Dunwoody Mayor Denny Shortal said he and council members would be lobbying their legislators to support a resolution to amend the Georgia Constitution to allow cities form their own school districts.

Shortal, speaking Thursday at his first town hall of the year to a standing room crowd at All Saints Catholic Church, said schools were a top priority for his administration.

“I’m going to be at the legislature shaking hands,” he said. “We want better schools for our children. If we’re going to talk about it, let’s do something about it.”

State Rep. Tom Taylor (R-Dunwoody) first introduced House Resolution 4 in 2014 but has failed to garner the 120 votes needed in the House to pass a constitutional amendment.

Last year, HR 4 was just 12 votes shy of being passed out of the House, Shortal said. A proposed amendment to the state constitution must be approved by 2/3 of the House and Senate before going to the state’s voters; if successful in getting out of both chambers, the proposed amendments are to be voted on during general elections of even-numbered years.

Residents of Dunwoody, and Shortal, have long supported schools independent of DeKalb County.

“Taking over public schools to me is a big thing,” he said.

Traffic concerns were raised and Shortal promised city officials were looking into ways to alleviate congestion, including working with Brookhaven and Sandy Springs on traffic light timing.

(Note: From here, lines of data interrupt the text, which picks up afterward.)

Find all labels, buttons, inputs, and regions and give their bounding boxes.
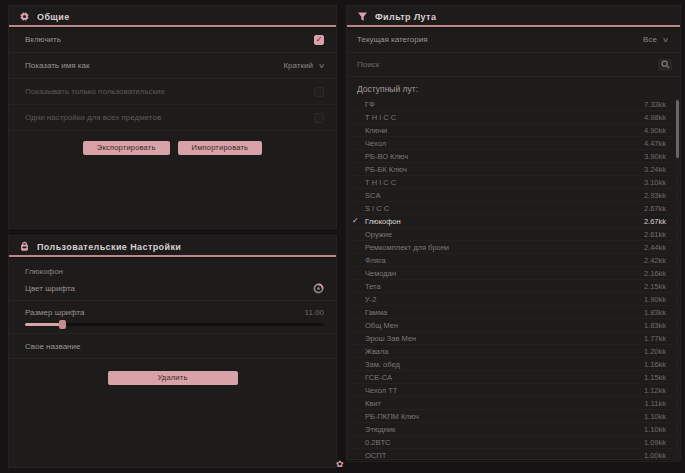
- loot-list: ГФ7.33kkТ Н I С С4.98kkКлючи4.90kkЧехол4…: [347, 98, 680, 462]
- loot-item-name: Общ Мен: [365, 321, 398, 330]
- loot-item-name: ГСЕ-СА: [365, 373, 392, 382]
- scrollbar-thumb[interactable]: [676, 100, 679, 158]
- general-setting-row: Включить✓: [9, 27, 336, 53]
- loot-item-row[interactable]: Т Н I С С4.98kk: [347, 111, 680, 124]
- loot-item-row[interactable]: Общ Мен1.83kk: [347, 319, 680, 332]
- footer-flower-icon: ✿: [336, 459, 344, 469]
- loot-item-name: Этюдник: [365, 425, 395, 434]
- loot-item-name: ОСПТ: [365, 451, 386, 460]
- search-row: [347, 53, 680, 77]
- loot-item-name: Т Н I С С: [365, 178, 396, 187]
- custom-name-input[interactable]: [92, 342, 324, 352]
- loot-item-value: 2.16kk: [644, 269, 666, 278]
- loot-panel-header: Фильтр Лута: [347, 6, 680, 25]
- loot-item-row[interactable]: Оружие2.61kk: [347, 228, 680, 241]
- loot-item-row[interactable]: Эрош Зав Мен1.77kk: [347, 332, 680, 345]
- setting-checkbox[interactable]: ✓: [314, 35, 324, 45]
- font-size-value: 11.00: [305, 308, 324, 317]
- loot-item-name: Т Н I С С: [365, 113, 396, 122]
- dropdown-value: Краткий: [283, 61, 312, 70]
- loot-item-name: Квит: [365, 399, 381, 408]
- loot-item-name: РБ-ПКПМ Ключ: [365, 412, 419, 421]
- loot-item-name: Чехол: [365, 139, 386, 148]
- setting-checkbox[interactable]: [314, 87, 324, 97]
- loot-item-value: 4.98kk: [644, 113, 666, 122]
- loot-item-row[interactable]: Квит1.11kk: [347, 397, 680, 410]
- loot-item-row[interactable]: ГФ7.33kk: [347, 98, 680, 111]
- setting-checkbox[interactable]: [314, 113, 324, 123]
- loot-item-row[interactable]: Чехол4.47kk: [347, 137, 680, 150]
- slider-track[interactable]: [25, 323, 324, 326]
- settings-bundle-icon: [19, 241, 30, 252]
- loot-item-name: У-2: [365, 295, 376, 304]
- loot-item-row[interactable]: Чемодан2.16kk: [347, 267, 680, 280]
- setting-label: Включить: [25, 35, 61, 44]
- loot-list-scrollbar[interactable]: [676, 98, 679, 462]
- loot-item-row[interactable]: Жвала1.20kk: [347, 345, 680, 358]
- color-wheel-icon[interactable]: [313, 283, 324, 294]
- custom-panel-header: Пользовательские Настройки: [9, 236, 336, 255]
- loot-item-value: 1.83kk: [644, 321, 666, 330]
- search-icon[interactable]: [658, 59, 672, 71]
- loot-item-value: 1.83kk: [644, 308, 666, 317]
- loot-item-row[interactable]: Гамма1.83kk: [347, 306, 680, 319]
- loot-item-name: Ремкомплект для брони: [365, 243, 449, 252]
- loot-item-value: 1.77kk: [644, 334, 666, 343]
- loot-item-row[interactable]: ОСПТ1.00kk: [347, 449, 680, 462]
- loot-item-row[interactable]: У-21.90kk: [347, 293, 680, 306]
- loot-item-name: Зам. обед: [365, 360, 400, 369]
- setting-label: Одни настройки для всех предметов: [25, 113, 161, 122]
- loot-item-value: 3.90kk: [644, 152, 666, 161]
- loot-item-name: Эрош Зав Мен: [365, 334, 416, 343]
- custom-name-label: Свое название: [25, 342, 80, 351]
- selected-item-name: Глюкофон: [9, 257, 336, 280]
- name-mode-dropdown[interactable]: Краткий∨: [283, 61, 324, 70]
- chevron-down-icon: ∨: [318, 62, 325, 70]
- loot-item-row[interactable]: Зам. обед1.16kk: [347, 358, 680, 371]
- delete-button[interactable]: Удалить: [108, 371, 238, 385]
- available-loot-label: Доступный лут:: [347, 77, 680, 98]
- loot-item-row[interactable]: РБ-БК Ключ3.24kk: [347, 163, 680, 176]
- import-button[interactable]: Импортировать: [178, 141, 263, 155]
- loot-item-name: Тета: [365, 282, 381, 291]
- loot-item-name: Гамма: [365, 308, 387, 317]
- loot-item-value: 2.61kk: [644, 230, 666, 239]
- loot-item-name: Ключи: [365, 126, 387, 135]
- category-dropdown[interactable]: Все ∨: [643, 35, 668, 44]
- export-button[interactable]: Экспортировать: [83, 141, 170, 155]
- loot-item-row[interactable]: РБ-ПКПМ Ключ1.10kk: [347, 410, 680, 423]
- loot-item-value: 4.90kk: [644, 126, 666, 135]
- font-color-row[interactable]: Цвет шрифта: [9, 280, 336, 297]
- search-input[interactable]: [357, 60, 658, 69]
- loot-item-value: 1.11kk: [644, 399, 666, 408]
- general-panel-title: Общие: [37, 12, 70, 22]
- loot-item-value: 2.42kk: [644, 256, 666, 265]
- loot-item-row[interactable]: Чехол ТТ1.12kk: [347, 384, 680, 397]
- loot-item-value: 7.33kk: [644, 100, 666, 109]
- loot-item-row[interactable]: Ремкомплект для брони2.44kk: [347, 241, 680, 254]
- loot-item-row[interactable]: 0.2BTC1.09kk: [347, 436, 680, 449]
- chevron-down-icon: ∨: [662, 36, 669, 44]
- loot-item-row[interactable]: Фляга2.42kk: [347, 254, 680, 267]
- general-setting-row: Одни настройки для всех предметов: [9, 105, 336, 131]
- funnel-icon: [357, 11, 368, 22]
- loot-item-row[interactable]: Т Н I С С3.10kk: [347, 176, 680, 189]
- loot-item-value: 4.47kk: [644, 139, 666, 148]
- loot-item-row[interactable]: Этюдник1.10kk: [347, 423, 680, 436]
- font-color-label: Цвет шрифта: [25, 284, 75, 293]
- loot-panel-title: Фильтр Лута: [375, 12, 436, 22]
- loot-item-value: 3.10kk: [644, 178, 666, 187]
- loot-item-row[interactable]: РБ-ВО Ключ3.90kk: [347, 150, 680, 163]
- font-size-slider[interactable]: [9, 321, 336, 330]
- slider-thumb[interactable]: [59, 320, 66, 329]
- loot-item-row[interactable]: S I С С2.67kk: [347, 202, 680, 215]
- loot-item-row[interactable]: Тета2.15kk: [347, 280, 680, 293]
- general-setting-row: Показать имя какКраткий∨: [9, 53, 336, 79]
- loot-item-row[interactable]: ГСЕ-СА1.15kk: [347, 371, 680, 384]
- loot-item-row[interactable]: SCA2.93kk: [347, 189, 680, 202]
- loot-item-row[interactable]: ✓Глюкофон2.67kk: [347, 215, 680, 228]
- general-setting-row: Показывать только пользовательские: [9, 79, 336, 105]
- category-row: Текущая категория Все ∨: [347, 27, 680, 53]
- loot-item-name: Глюкофон: [365, 217, 401, 226]
- loot-item-row[interactable]: Ключи4.90kk: [347, 124, 680, 137]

Anyone solving the city’s traffic problems will earn a seat on the back of a convertible and riding at the front of Fourth of July parade, Shortal said to laughs.

Brook Run was also discussed, albeit briefly. Shortal said he supports putting ball fields in the park, but also understands the concerns for those who want more green space.

“I think we can have trails and fields. It doesn’t have to be either-or, it can be both,” he said.

“As long as I’m around here, everything will be above the table,” Shortal told her.